Noala se retourna en fulminant, en colère après son petit frère qui lui collait aux basques. Pour une fois que leurs parents étaient absents et qu’elle avait eu le champ libre, il avait fallu que ce pot de colle décide de la suivre. Elle n’avait pas vraiment eu le choix : il avait menacé de la dénoncer à Keyle, la fille de la ferme voisine qui était venue les surveiller pour l’occasion.
 
— Mais t’as des plus grandes jambes, c’est pas juste !
— C’qu’est pas juste, c’est de devoir te supporter ! Rentre, si t’arrives pas à suivre !
 
D’un air buté, Zahyr escalada l’imposante souche qui lui barrait le chemin et se laissa glisser par terre, atterrissant sur ses deux pieds en poussant une petite exclamation réjouie.
 
— Tu vois que je peux suivre !
 
Un profond soupir s’échappa des lèvres de Noala alors qu’elle levait les yeux au ciel.
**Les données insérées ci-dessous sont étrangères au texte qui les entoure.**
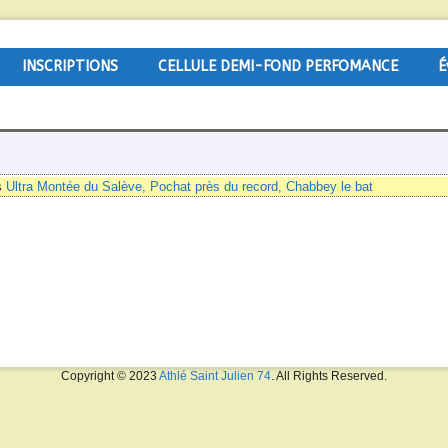
INSCRIPTIONS
CELLULE DEMI-FOND PERFOMANCE
É
s
Ultra Montée du Salève, Pochat près du record, Chabbey le bat
Copyright © 2023
Athlé Saint Julien 74
. All Rights Reserved.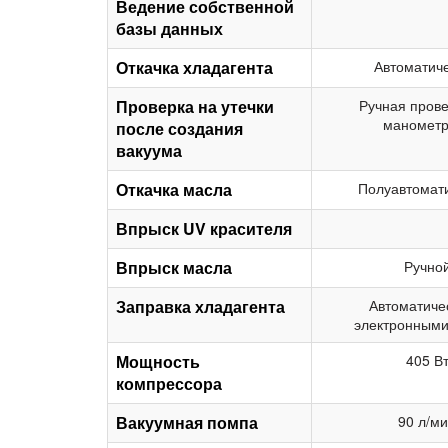
Ведение собственной
базы данных
Откачка хладагента
Автоматич
Проверка на утечки
Ручная прове
манометр
после создания
вакуума
Откачка масла
Полуавтомат
Впрыск UV красителя
Впрыск масла
Ручно
Заправка хладагента
Автоматиче
электронными
Мощность
405 В
компрессора
Вакуумная помпа
90 л/м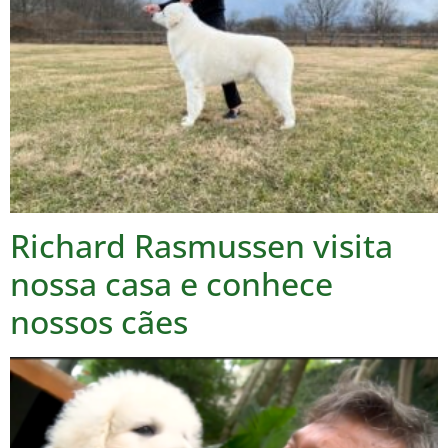
Richard Rasmussen visita
nossa casa e conhece
nossos cães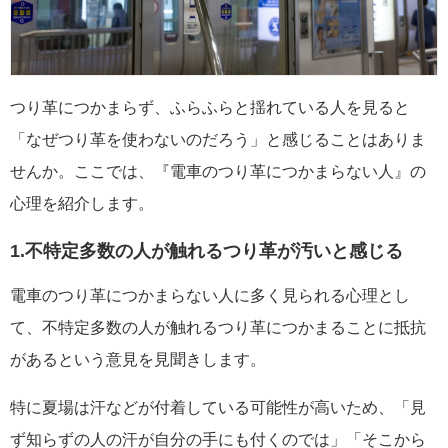
つり革につかまらず、ふらふらと揺れている人を見ると
「なぜつり革を使わないのだろう」と感じることはありま
せんか。ここでは、『電車のつり革につかまらない人』の
心理を紹介します。
1.不特定多数の人が触れるつり革が汚いと感じる
電車のつり革につかまらない人に多く見られる心理とし
て、不特定多数の人が触れるつり革につかまることに抵抗
があるという意見を見聞きします。
特に夏場は汗などが付着している可能性が高いため、「見
ず知らずの人の汗が自分の手にも付くのでは」「そこから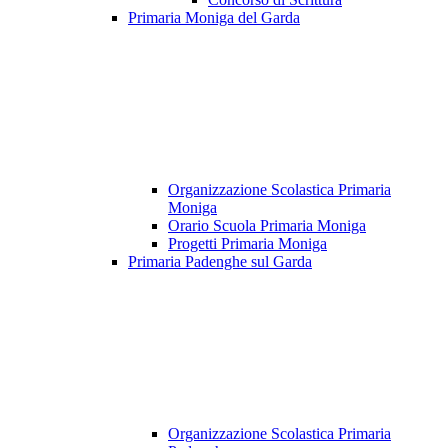
Primaria Moniga del Garda
Organizzazione Scolastica Primaria
Moniga
Orario Scuola Primaria Moniga
Progetti Primaria Moniga
Primaria Padenghe sul Garda
Organizzazione Scolastica Primaria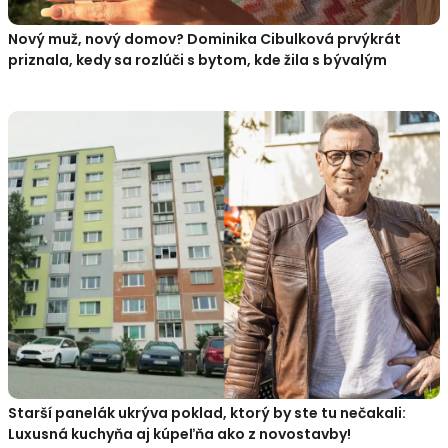
Nový muž, nový domov? Dominika Cibulková prvýkrát
priznala, kedy sa rozlúči s bytom, kde žila s bývalým
Starší panelák ukrýva poklad, ktorý by ste tu nečakali:
Luxusná kuchyňa aj kúpeľňa ako z novostavby!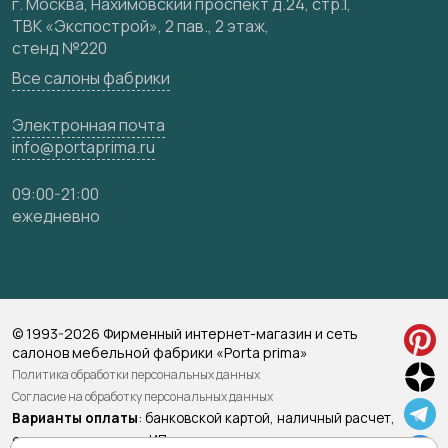
Карта сайта
г. Москва, Нахимовский проспект д.24, стр.1,
ТВК «Экспострой», 2 пав., 2 этаж,
стенд №220
Все салоны фабрики
Электронная почта
info@portaprima.ru
09:00-21:00
ежедневно
© 1993-2026 Фирменный интернет-магазин и сеть
салонов мебельной фабрики «Porta prima»
Политика обработки персональных данных
Согласие на обработку персональных данных
Варианты оплаты
: банковской картой, наличный расчет,
оплата по счету для ИП и юридических лиц, оплата по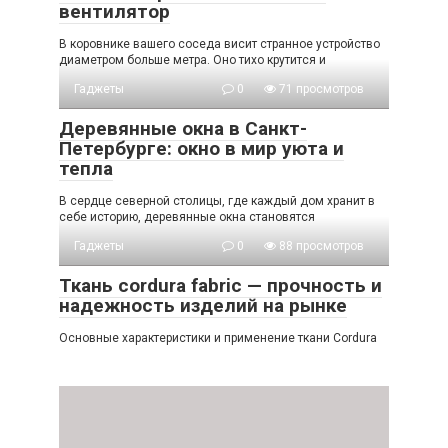
вентилятор
В коровнике вашего соседа висит странное устройство
диаметром больше метра. Оно тихо крутится и
Гаджеты
0
71 просмотров
Деревянные окна в Санкт-
Петербурге: окно в мир уюта и
тепла
В сердце северной столицы, где каждый дом хранит в
себе историю, деревянные окна становятся
Гаджеты
0
88 просмотров
Ткань cordura fabric — прочность и
надежность изделий на рынке
Основные характеристики и применение ткани Cordura
Гаджеты
0
67 просмотров
Американский диван: воплощение
комфорта и стиля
Elle s’apprêtait à le rabrouer une fois de plus quand un claquement sec les fit sursauter tous les deux. Noala connaissait bien ce bruit : c’était l’une des cages à mâchoires d’acier que ses parents avaient installées un peu partout pour essayer d’attraper le farfade qui s’en prenait aux troupeaux. Un frisson la parcourut toute entière : elle aurait aussi bien pu marcher dedans, ou Zahyr. De petits couinements, des pleurs, presque, leur parvinrent.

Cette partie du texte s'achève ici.